Four tips to get out of your post-summer slump

So long summer, hello homework! If you’re feeling overwhelmed with the transition, here are a few tips to help relieve some stress.
Graphic by Graphics Editor Emily Mann Graphic by Graphic Editor Emily Mann

On Aug. 19, the MU campus came to life with the bustle of students. Although summer break is over, there are still some students stuck in summer break mode. It is hard to switch from having fun to being serious, but here are some tips to help make the transition easier.

The first tip is simply setting up daily or weekly routines. It doesn’t have to be anything too challenging. According to the Seattle Children’s Foundation, this can be making sure all of your homework is done before bed or preparing your clothes for the next day the night before. The schedules you make can be the easiest activities or the most time-consuming. As long as it is helping you prepare, it’s right for you.

The second tip is to complete all of your assignments on time. Even though you might still be a bit sluggish from the summer, it is important to keep up with your classes.

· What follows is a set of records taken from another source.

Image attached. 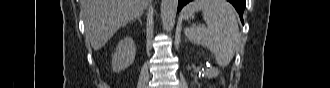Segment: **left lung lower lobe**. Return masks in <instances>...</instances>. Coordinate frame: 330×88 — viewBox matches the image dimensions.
<instances>
[{
	"label": "left lung lower lobe",
	"instance_id": "obj_1",
	"mask_svg": "<svg viewBox=\"0 0 330 88\" xmlns=\"http://www.w3.org/2000/svg\"><path fill=\"white\" fill-rule=\"evenodd\" d=\"M192 0H179L178 2V11H180L182 9V7L184 5H186L187 3H189ZM237 10V12L239 13L240 19L243 22V12H244V8L242 7V3L244 0H228ZM246 3V1H245Z\"/></svg>",
	"mask_w": 330,
	"mask_h": 88
}]
</instances>
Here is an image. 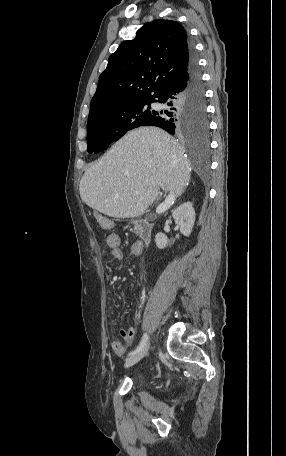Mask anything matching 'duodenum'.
<instances>
[{"instance_id": "410a0bca", "label": "duodenum", "mask_w": 286, "mask_h": 456, "mask_svg": "<svg viewBox=\"0 0 286 456\" xmlns=\"http://www.w3.org/2000/svg\"><path fill=\"white\" fill-rule=\"evenodd\" d=\"M136 229L139 235V240L142 245H147L152 239L153 225L150 221L139 220L136 223Z\"/></svg>"}]
</instances>
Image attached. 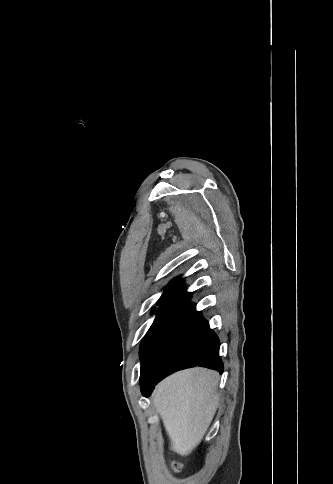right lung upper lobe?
<instances>
[{"label":"right lung upper lobe","mask_w":333,"mask_h":484,"mask_svg":"<svg viewBox=\"0 0 333 484\" xmlns=\"http://www.w3.org/2000/svg\"><path fill=\"white\" fill-rule=\"evenodd\" d=\"M180 283V278H176L174 281H172L169 287L164 291L161 298L158 300L157 304L164 302L168 298L178 293L182 288V285Z\"/></svg>","instance_id":"1"}]
</instances>
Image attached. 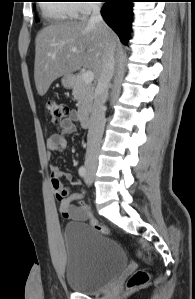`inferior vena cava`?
I'll return each instance as SVG.
<instances>
[{
  "mask_svg": "<svg viewBox=\"0 0 195 299\" xmlns=\"http://www.w3.org/2000/svg\"><path fill=\"white\" fill-rule=\"evenodd\" d=\"M90 10L92 13L88 21L89 25H106L102 19L99 4H91ZM114 68L115 45L110 44L107 48L104 66L95 89L94 104L87 135L86 167H96L98 164L100 145L105 127V102L108 98V90L114 74Z\"/></svg>",
  "mask_w": 195,
  "mask_h": 299,
  "instance_id": "602c4592",
  "label": "inferior vena cava"
}]
</instances>
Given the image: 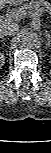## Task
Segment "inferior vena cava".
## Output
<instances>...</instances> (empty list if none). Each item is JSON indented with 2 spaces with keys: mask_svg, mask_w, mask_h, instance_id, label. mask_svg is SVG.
<instances>
[{
  "mask_svg": "<svg viewBox=\"0 0 51 153\" xmlns=\"http://www.w3.org/2000/svg\"><path fill=\"white\" fill-rule=\"evenodd\" d=\"M18 30V24L10 20L2 22L0 25L1 36H13L17 33Z\"/></svg>",
  "mask_w": 51,
  "mask_h": 153,
  "instance_id": "602c4592",
  "label": "inferior vena cava"
}]
</instances>
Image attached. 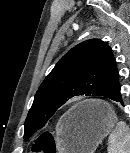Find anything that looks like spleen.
<instances>
[{"label": "spleen", "mask_w": 130, "mask_h": 153, "mask_svg": "<svg viewBox=\"0 0 130 153\" xmlns=\"http://www.w3.org/2000/svg\"><path fill=\"white\" fill-rule=\"evenodd\" d=\"M108 153H130V132L124 121L117 122L109 135Z\"/></svg>", "instance_id": "spleen-1"}]
</instances>
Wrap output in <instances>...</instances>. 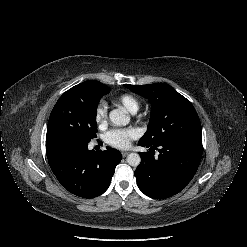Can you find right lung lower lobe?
<instances>
[{
	"label": "right lung lower lobe",
	"instance_id": "1",
	"mask_svg": "<svg viewBox=\"0 0 247 247\" xmlns=\"http://www.w3.org/2000/svg\"><path fill=\"white\" fill-rule=\"evenodd\" d=\"M46 154L60 184L70 193L83 198L103 194L122 159L116 149L89 150L88 143L68 139L46 143Z\"/></svg>",
	"mask_w": 247,
	"mask_h": 247
}]
</instances>
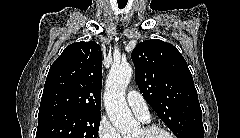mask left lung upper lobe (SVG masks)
Masks as SVG:
<instances>
[{
	"label": "left lung upper lobe",
	"mask_w": 240,
	"mask_h": 138,
	"mask_svg": "<svg viewBox=\"0 0 240 138\" xmlns=\"http://www.w3.org/2000/svg\"><path fill=\"white\" fill-rule=\"evenodd\" d=\"M140 92L177 138L204 132L197 91L188 65L170 43L150 39L131 54Z\"/></svg>",
	"instance_id": "5c2ea615"
}]
</instances>
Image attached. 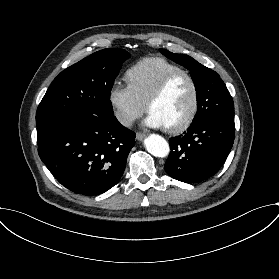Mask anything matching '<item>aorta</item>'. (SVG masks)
Wrapping results in <instances>:
<instances>
[{"instance_id":"1","label":"aorta","mask_w":279,"mask_h":279,"mask_svg":"<svg viewBox=\"0 0 279 279\" xmlns=\"http://www.w3.org/2000/svg\"><path fill=\"white\" fill-rule=\"evenodd\" d=\"M147 151L155 157H166L170 152L168 142L157 134H151L144 140Z\"/></svg>"}]
</instances>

According to journaling blog Page Flutter, “One of the easiest ways to pass a class is to do every assignment, regardless of how small. So long as you’ve completed assignments according to the syllabus, you’ll have a hard time failing a class.” It’s not hard to follow your list of due dates, so get them done as soon as possible and don’t procrastinate.

The third tip is to take advantage of the school’s resources. If you feel like you are falling behind, be sure to seek out help from the professor or the TA, or look at tutoring options. As Page Flutter recommends, take advantage of MU’s resources, such as the Counseling Center, the Student Success Center, and the Student Health Center. It’s not a bad thing to get help when you don’t understand something, whether it’s a concept in class or something in your personal life. In fact, it’s highly encouraged.

The last tip to start the semester off right is to take breaks in between all of the work that needs to be done. If you don’t schedule breaks between classes, a job, studying and extracurriculars, it can get pretty overwhelming. According to PsychCentral, it is helpful to schedule breaks as you are studying. For every half hour, give yourself a five to ten-minute break. If not, you will burn yourself out and make it hard on you both physically and mentally. Be sure to give yourself breaks, if only for your wellbeing.

College can seem very scary at first, but with a little bit of time and patience, it can turn into a new home and sanctuary. This time in students’ lives is one of both growth and discovery. However, not many people are aware of their limits. Know yours and be sure to take care of your mental and physical health.